You are. As I have said previously, a patient has the absolute legal right to refuse any specific caregiver for any reason. Further, you should be able to do so without any snide comments, patronizing statements, or attempts to overtly or covertly persuade you otherwise - being told things like "get over it" or "go get psych help" clearly fall into that category.

If this were to happen to me, I would do one or two things:

1. Demand to see that person's supervisor and inform them, in front of a witness that the person in question is not in any way to be involved in my care under any circumstances, and instruct that it be documented in my chart. I would also ask to see the chart to verify that it was done.

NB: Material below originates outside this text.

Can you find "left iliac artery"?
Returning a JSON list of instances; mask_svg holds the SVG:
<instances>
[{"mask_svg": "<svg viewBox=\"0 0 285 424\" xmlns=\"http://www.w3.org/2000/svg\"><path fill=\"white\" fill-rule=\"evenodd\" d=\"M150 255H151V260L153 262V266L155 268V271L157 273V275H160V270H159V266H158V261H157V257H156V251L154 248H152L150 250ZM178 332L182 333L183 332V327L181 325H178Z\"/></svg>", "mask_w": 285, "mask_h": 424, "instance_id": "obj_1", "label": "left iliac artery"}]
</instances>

2. If I got any grief at all from #1 above, I would call someone way up the food chain (risk manager, patient advocate, facility admin) and state clearly that I want to file a formal grievance for violation of my rights as a patient under 42CFR482.13.

What many may not understand is that any facility that accepts CMS payment (medicare/medicaid) - and the vast majority of L&D facilities would fall into this category - is subject to the conditions of participation and provisions of 42CFR482.13 for all patients, not just medicare/medicaid patients. As a result, it's easy for a hospital to get tripped up on this.

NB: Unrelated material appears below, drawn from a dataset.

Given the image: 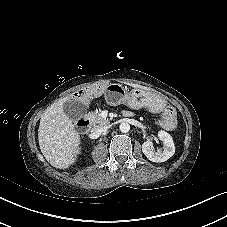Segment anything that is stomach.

Bottom line, the patient has the final say. The facility only really has three legal options:

1. Attempt to comply with the patients request.

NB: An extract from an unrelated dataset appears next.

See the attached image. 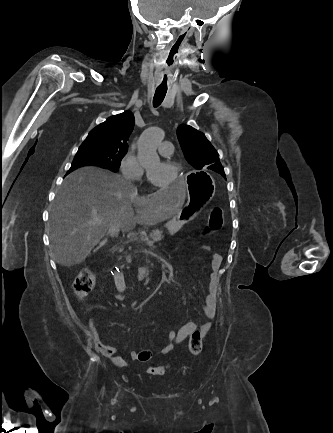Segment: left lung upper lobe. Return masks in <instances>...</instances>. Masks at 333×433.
<instances>
[{"mask_svg":"<svg viewBox=\"0 0 333 433\" xmlns=\"http://www.w3.org/2000/svg\"><path fill=\"white\" fill-rule=\"evenodd\" d=\"M177 137L185 158L193 167L202 169L205 166L219 173L224 172L217 151L203 133L191 126L180 125Z\"/></svg>","mask_w":333,"mask_h":433,"instance_id":"5c2ea615","label":"left lung upper lobe"}]
</instances>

2. Discharge the patient if their condition permits.

3. Arrange for transfer to another facility where they can be accommodated if it doesn't.

Specializes in Anesthesia.
In the past 3 years of our local Nursing Program, 22 male students have had 44 days in L&D. In all, 2 male students have been allowed to observe labor and delivery. That's not because they go in the room and act like idiots since the patients are asked prior to the arrival of the student, that's our policy.

Winning a discrimination case in court is not based on how males 'do' in L&D settings. Any undue hardship legally justifies discriminating and not being able to take a full patient assignment due to refusals would certainly count. If you live in a part of the country where you've never been refused by a patient because you're male, that's great, but it's certainly not the case where I live and if you look back through these posts you'll find that even many Nurses would feel uncomfortable with a male RN in L&D so it doesn't appear like my area is the only one with patients that feel this way.

Personally my biggest concern wouldn't be that a patient refuses me because they don't feel comfortable, it would be that they feel uncomfortable, threatened, or unsafe, yet don't express that.

I was refused a few times to go into patient's delivery during my L&D rotation, but it was only when a certain L&D nurse was on. There wasn't any problem any other time. I sat through about nine deliveries over my few days in L&D. I did my L&D rotation in Kaufman Texas back in the late 90's. It doesn't get much smaller or more conservative than that.

I am still waiting for one of my OB patients to say they don't want a male CRNA, and then I can just politely tell them then they won't be getting an epidural today.

This topic to me is ridiculous there is absolutely no justification for having only female L&D nurses on staff. It should be mix of male and females just like any other unit.

Specializes in Critical Care.

I am still waiting for one of my OB patients to say they don't want a male CRNA, and then I can just politely tell them then they won't be getting an epidural today.

Wow. I'm hoping what you meant was that it may be impractical at times to accommodate a request for a female anesthesiologist. Although it sounds like you said you are looking forward to a laboring patient telling you they'd feel more comfortable with a female so that you can punish them and make their birthing process more painful. To me, that fails to meet the basic decency standards of both a Nurse, and a man. And as someone who is both, I'm embarrassed that you would apply either of those terms to yourself.